When I was seven years old I figured it all out. It was a simple, logically inescapable conclusion.
I believed that I was the product of a purely materialistic, random process that did not have me in mind. When I die and my chemistry shuts down I will cease to exist, enter eternal oblivion, and nothing I ever achieve or do will have any ultimate purpose or meaning. Furthermore, there is no ultimate justice. Hitler and the millions he tortured and murdered will have the same ultimate fate: pointless, meaningless oblivion.
I lived my life in a complete state of depression, anger and despair for 43 years as a result of this notion, although I accomplished much during that time because I now know that my soul knew all the time that it was a colossal lie.
The thing that really angers me is that all the depression, anger and despair was completely unnecessary, because the science I once thought put God out of job really makes His existence an inescapably logical conclusion.

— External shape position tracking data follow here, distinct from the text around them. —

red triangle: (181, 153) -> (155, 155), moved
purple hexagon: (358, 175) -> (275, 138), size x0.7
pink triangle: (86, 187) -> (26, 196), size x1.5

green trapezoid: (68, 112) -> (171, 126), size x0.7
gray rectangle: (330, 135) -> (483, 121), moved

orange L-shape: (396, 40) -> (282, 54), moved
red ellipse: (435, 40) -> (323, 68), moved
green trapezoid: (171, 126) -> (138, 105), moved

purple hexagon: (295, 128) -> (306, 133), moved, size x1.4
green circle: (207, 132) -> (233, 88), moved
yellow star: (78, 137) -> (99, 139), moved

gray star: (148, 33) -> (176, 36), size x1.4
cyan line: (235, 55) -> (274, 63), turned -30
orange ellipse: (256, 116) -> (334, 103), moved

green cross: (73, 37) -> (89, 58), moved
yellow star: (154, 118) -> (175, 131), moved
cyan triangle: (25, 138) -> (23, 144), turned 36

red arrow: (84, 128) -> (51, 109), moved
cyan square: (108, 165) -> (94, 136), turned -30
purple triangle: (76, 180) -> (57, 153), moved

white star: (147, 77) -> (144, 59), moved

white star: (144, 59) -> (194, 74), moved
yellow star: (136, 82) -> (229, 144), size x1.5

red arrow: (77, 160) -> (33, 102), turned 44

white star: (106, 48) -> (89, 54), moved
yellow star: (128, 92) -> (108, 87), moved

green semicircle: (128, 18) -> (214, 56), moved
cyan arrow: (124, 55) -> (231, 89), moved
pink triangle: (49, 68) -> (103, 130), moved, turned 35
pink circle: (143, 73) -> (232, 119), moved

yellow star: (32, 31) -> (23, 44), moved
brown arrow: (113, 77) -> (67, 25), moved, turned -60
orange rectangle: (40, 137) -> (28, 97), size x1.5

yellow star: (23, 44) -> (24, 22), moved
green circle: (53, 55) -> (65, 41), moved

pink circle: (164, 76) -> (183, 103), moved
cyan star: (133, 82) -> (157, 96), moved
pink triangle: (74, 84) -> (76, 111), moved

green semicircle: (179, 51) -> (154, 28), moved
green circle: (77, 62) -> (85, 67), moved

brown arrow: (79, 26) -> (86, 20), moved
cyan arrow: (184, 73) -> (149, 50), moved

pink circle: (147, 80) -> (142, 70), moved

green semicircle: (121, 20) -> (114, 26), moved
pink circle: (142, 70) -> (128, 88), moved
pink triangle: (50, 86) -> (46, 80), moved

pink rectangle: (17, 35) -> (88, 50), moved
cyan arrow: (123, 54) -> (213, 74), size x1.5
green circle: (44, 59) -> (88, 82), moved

The evidence is overwhelming.
Yes, ID is about evidence for an unnamed and unidentified designer, and that is all it claims. But the philosophical and theological implications are obvious, and that is why it results in so much controversy.
As many UD readers know, I am a former Dawkins-style militant atheist, but now one of those dreadful and dangerous born-again evangelical Christians.
But the interesting thing is that I did not abandon science and reason; I found it.